Wild Earth Guardians does support some of the Forest Service’s CFLRPs: “We’re comfortable with experimentation within some bounds,” he said. But it takes issue with the Four Forests Restoration Initiative, intended to unify and expand restoration efforts across a large swath of northern and eastern Arizona, because it focuses too heavily on logging, Horning added.
But he reserves his harshest criticism for the Middle Rio Grande Endangered Species Collaborative Program in New Mexico, designed to assuage conflicts over how to balance water supplies and habitat for the endangered silvery minnow and the Southwestern willow flycatcher.

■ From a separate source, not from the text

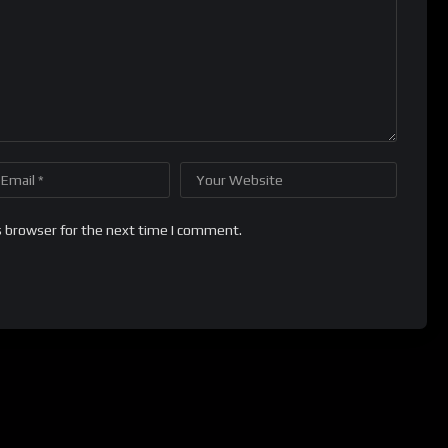
s browser for the next time I comment.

“You have people who have widely conflicting views … it’s a recipe for getting absolutely nothing done,” Horning said.
“Unless there’s a commitment to a new vision or that the current framework is really really dysfunctional and not serving any interest, then collaboration models don’t really work,” Horning added. “If the status quo is serving some interest, they’ll participate as a means of preventing further change.”
Skyelander of Colorado State University said that generally speaking, there are two main problems that can undermine a collaborative effort: trying to impose a particular point of view on the group and turnover within the group over time.
“If they can come to the table without an agenda, of course that’s ideal,” she said. “The best collaboration is when people come with an open mind. They want their voices heard, of course, but they’re also open to hearing other people’s opinions.”